On Monday, Carole Baskin notched another victory in her long running feud with convicted felon and so called "Tiger King" Joe Exotic. This time she nabbed the biggest prize of all: his former zoo.
Baskin’s feud with Exotic, whose real name is Joseph Allen Maldonado-Passage, was the subject of the hit Netflix docuseries "The Tiger King." The series, released in the early days of the pandemic, became a cultural phenomenon, making both Baskin and her nemesis Joe Exotic, household names.
Baskin’s order was part of the lawsuit she had filed against the Greater Wynnewood Development Group, LLC (GWDC), the company formerly owned by Maldanado-Passage. In 2011, Maldanado-Passage lost a trademark infringement suit to Baskin, and he was was ordered to pay her $ 1 million. Baskin filed a subsequent lawsuit in 2016 that asserted Maldanado-Passage had unlawfully transferred the property, located in Garvin County, Oklahoma, to his mother.

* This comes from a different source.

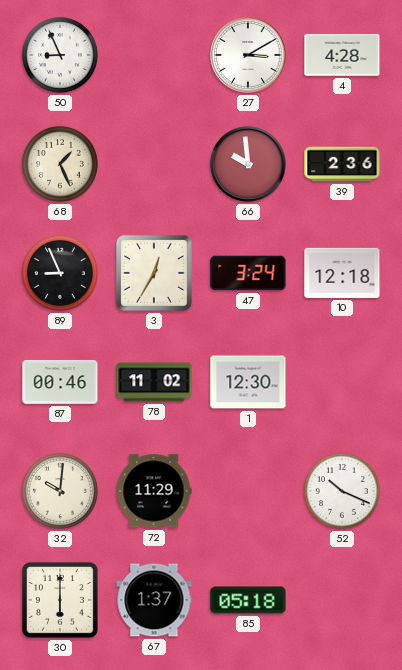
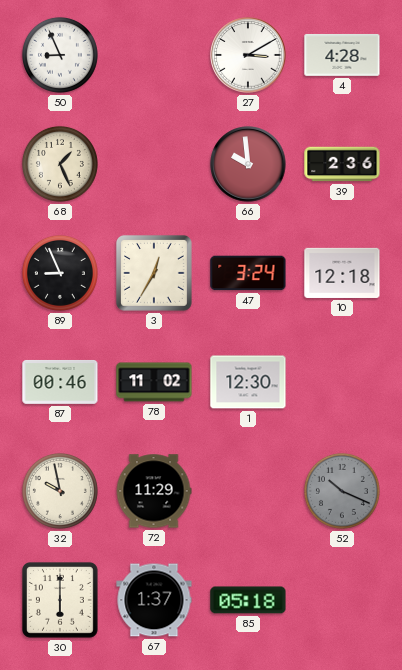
32: 10:01 -> 9:58
52 dial: white -> grey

The order by the federal judge in Oklahoma City on Monday relates to that lawsuit and requires that the zoo, along with some other properties and vehicles, be transferred to Baskin. The order further states that GWDC must "vacate the Zoo Land premises within 120 days of service of this Order ... Vacation of premises shall also require removal of all zoo animals from the Zoo Land."
The most recent court victory continues a string of legal triumphs for Baskin, who owns her own animal sanctuary, Big Cat Rescue, near Tampa, Florida. Last year Maldanado-Passage was convicted of allegedly paying a hit man to murder Baskin in retribution for her long-running social media campaign against him - a campaign he asserts was intended to destroy his business. Maldanado-Passage is currently serving a 22-year prison sentence for the murder-for-hire conviction, as well as other crimes related to animal abuse.

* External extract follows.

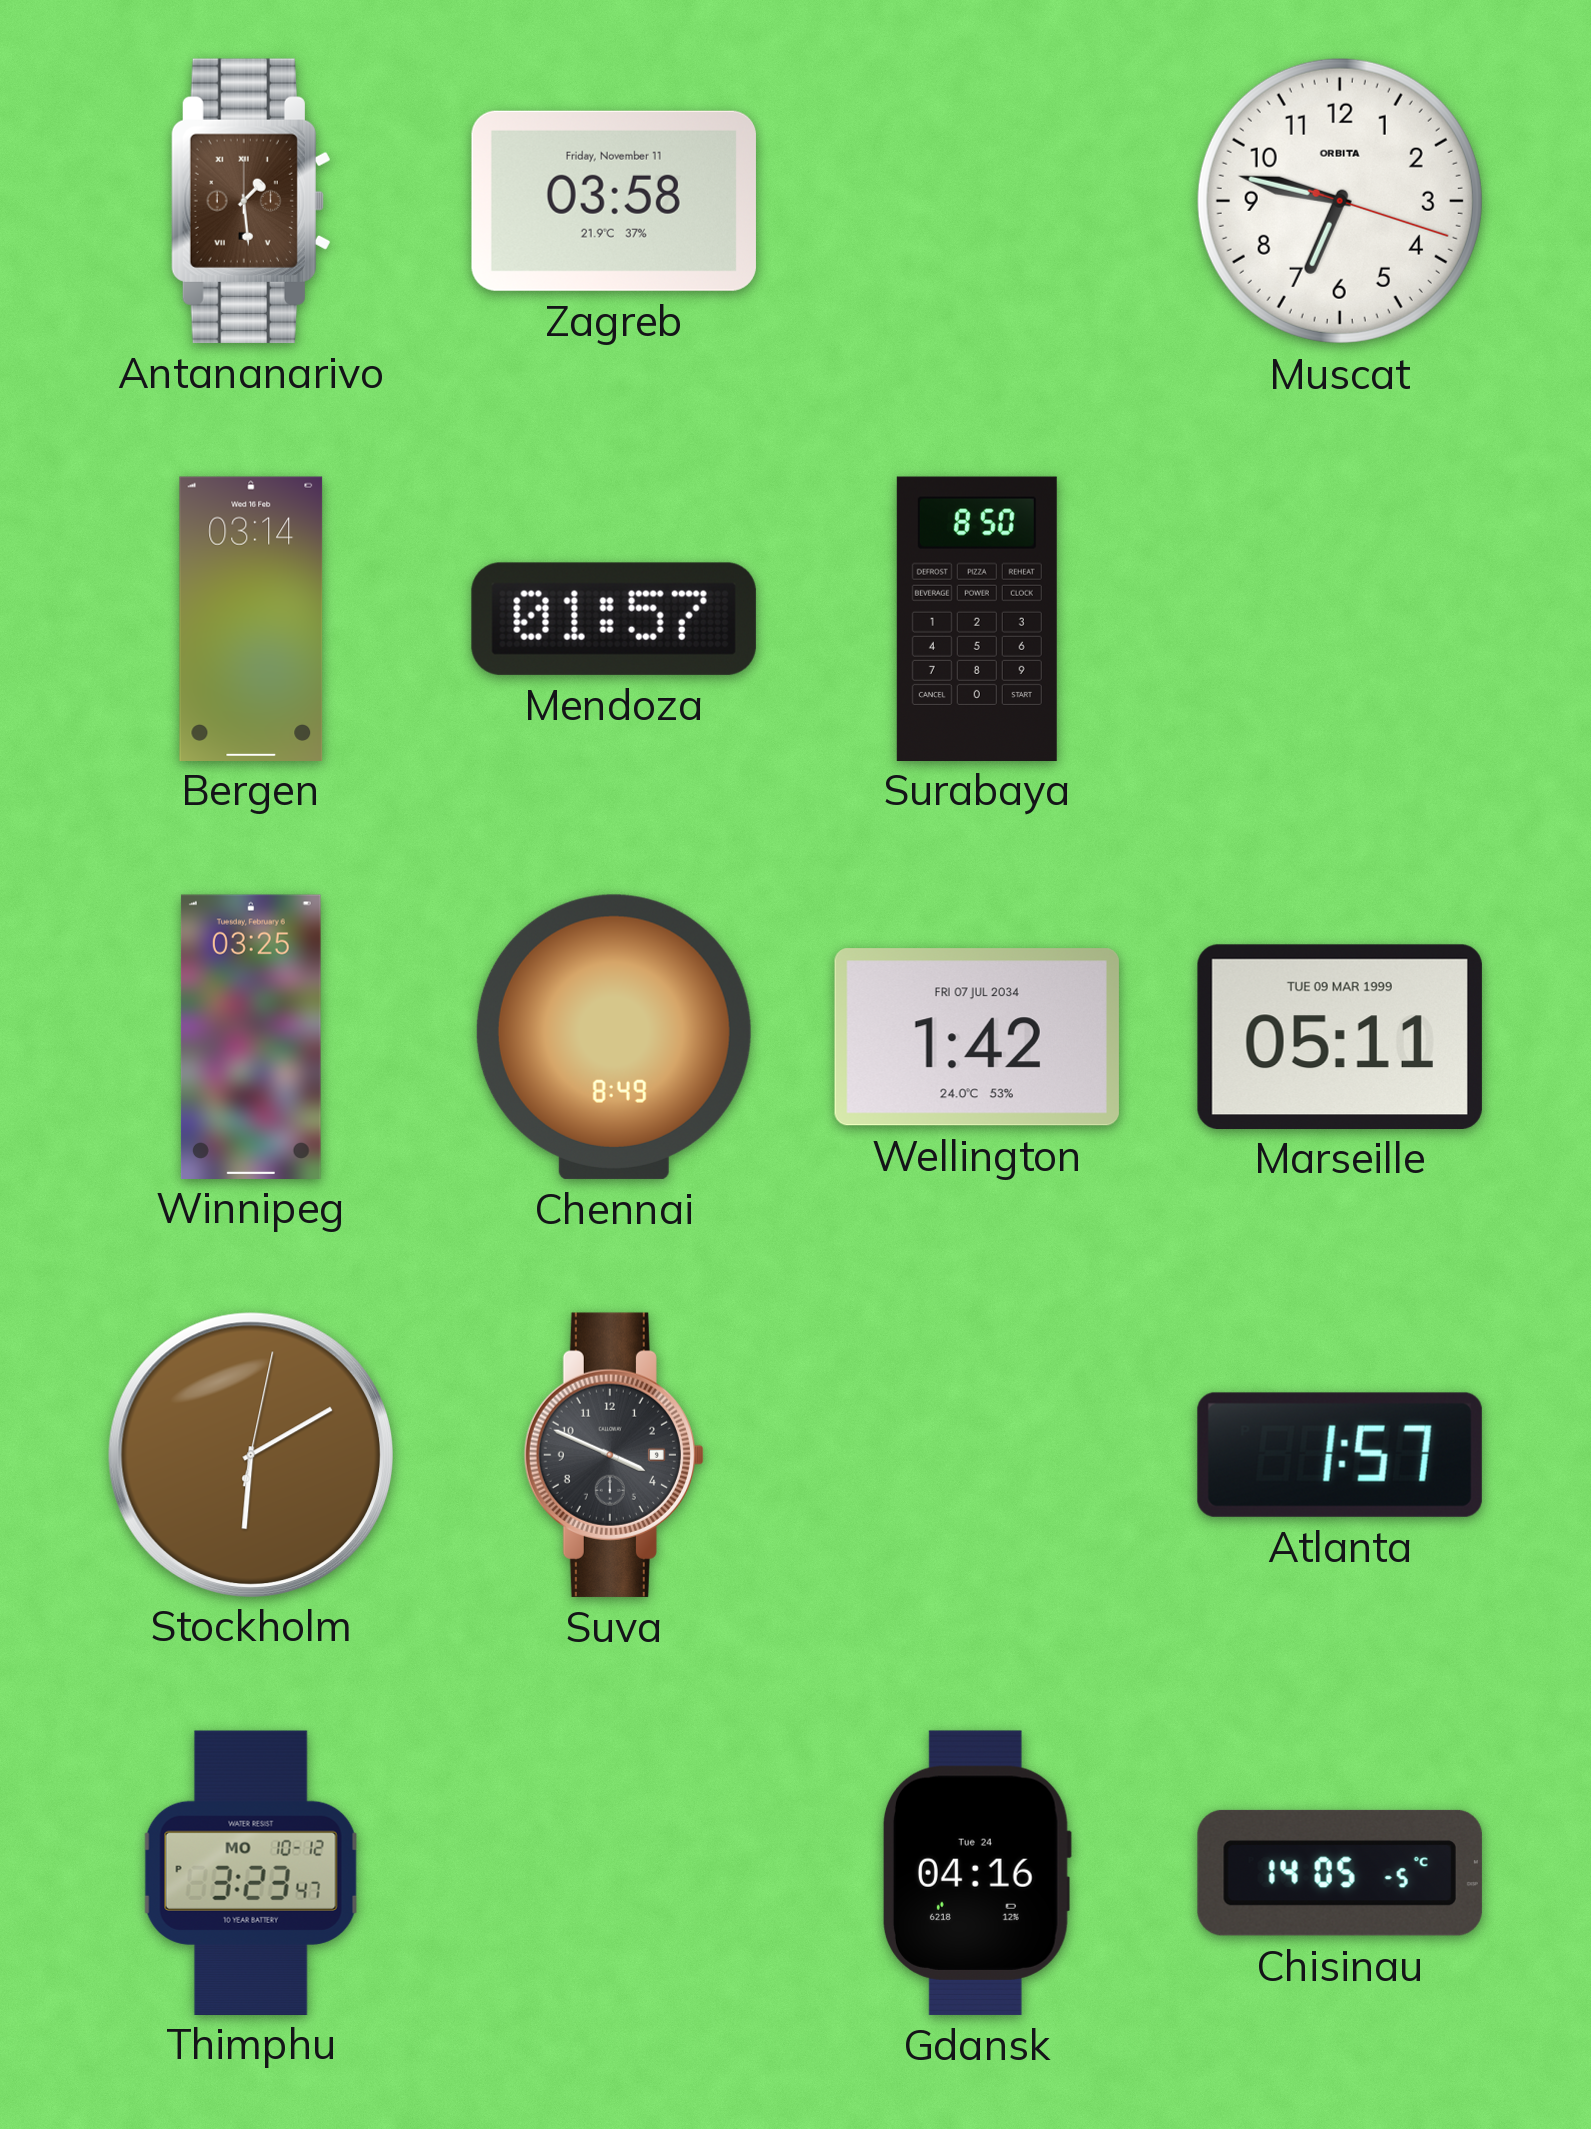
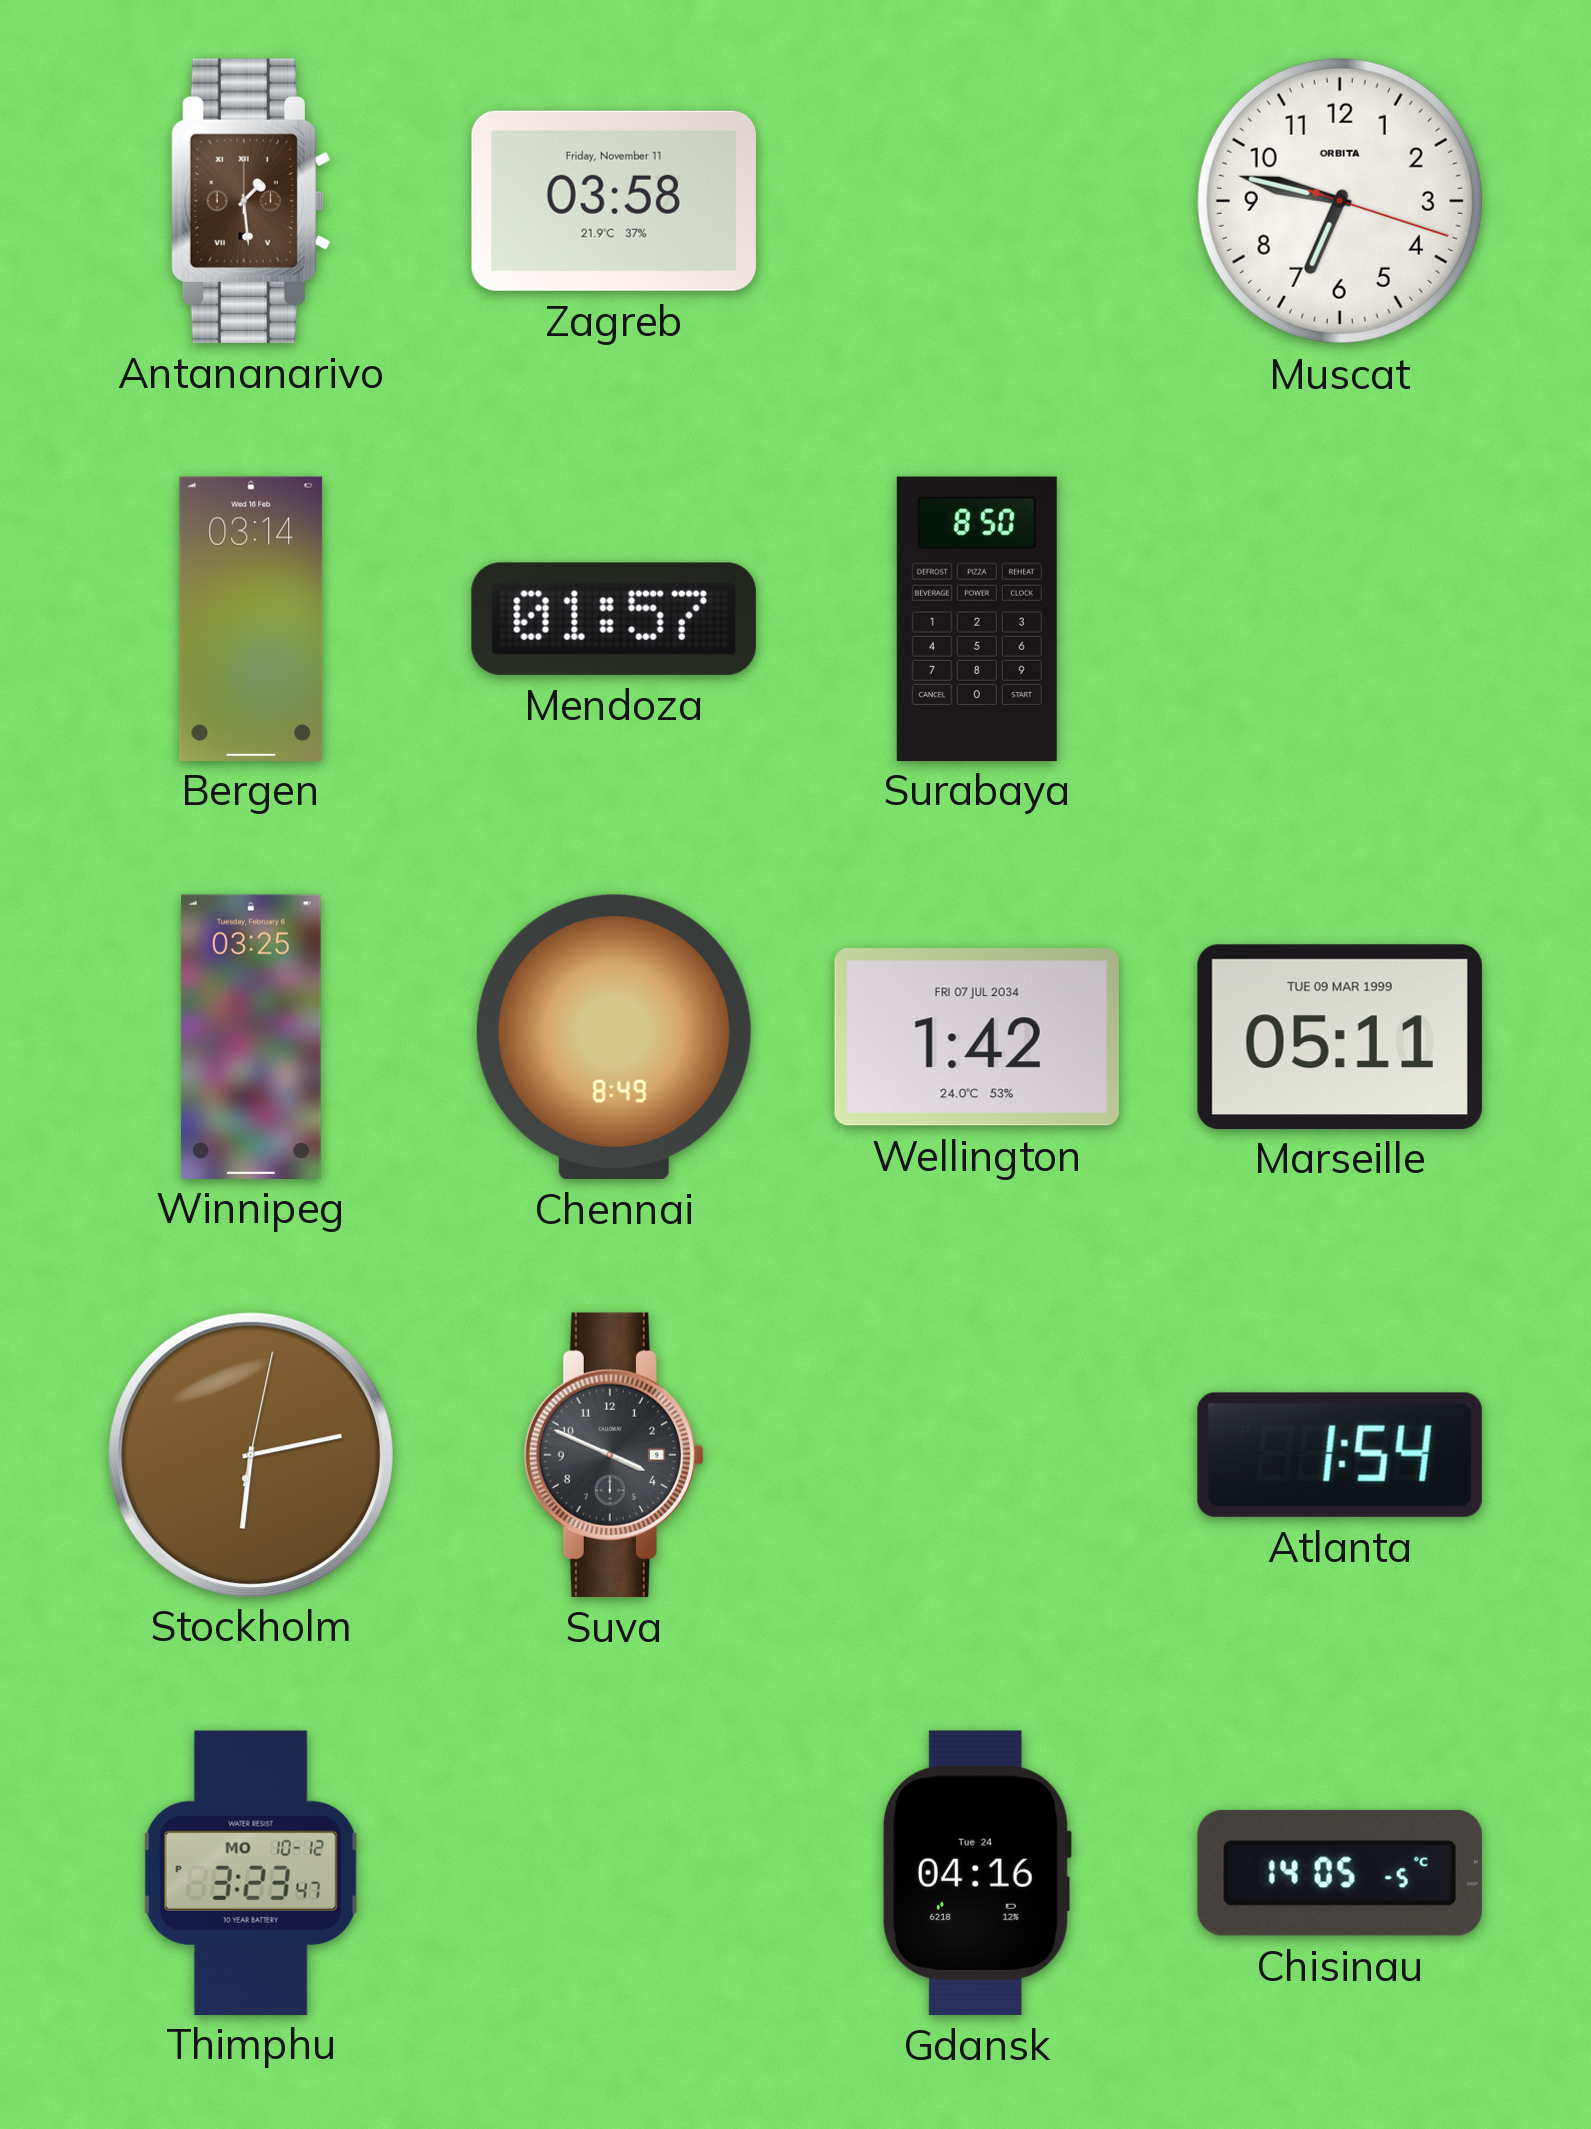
Stockholm: 6:10 -> 6:13
Atlanta: 1:57 -> 1:54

Baskin, who makes no apologies for her feud with Maldanado-Passage, is a controversial figure in her own right. The Netflix docuseries did not paint the animal sanctuary owner and purported animal rights activist in a flattering light, leaving her to post multiple YouTube videos defending herself from accusations that spawned from the docuseries.
Nonetheless, it does seem that Baskin has continuously gotten the upper hand on her rival Joe Exotic. So the question is, how has she done it?
The answer is remarkably unexotic. First, she effectively used social media. She has over 1.18 million YouTube followers, 332,000 Twitter followers, and a social media following that far outsized the size of her organization. It was this social media strategy that ultimately is what frustrated Joe Exotic, and as she argues, pushed him to fight back. She even has a TikTok account with over 2.2 million likes. Baskin also owns a myriad of websites and online content. So for as saucy as the Netflix series was, the before Baskin became a social media phenomenon, she knew how to use social media phenomenally.
Baskin's second boring, but effective, strategy has been in the courtroom. From the trademark infringement lawsuit to the relentless effort to collect the damages from Maldanado-Passage, Baskin didn't need to be the tiger queen herself. She just needed some fierce layers in the courtroom. I know that's what she did. And as a result, she now has Joe Exotic’s zoo.
Sometimes real stories are even more dramatic than the fictional ones, and that certainly is the case with the story of Joe Exotic. But as Carole Baskin claimed another victory in her long running feud with the Tiger King, perhaps the most important lesson is that it is the boring stuff, not the exotic stuff, that helps you make a killing.
And you don't need to be a big cat to follow that advice.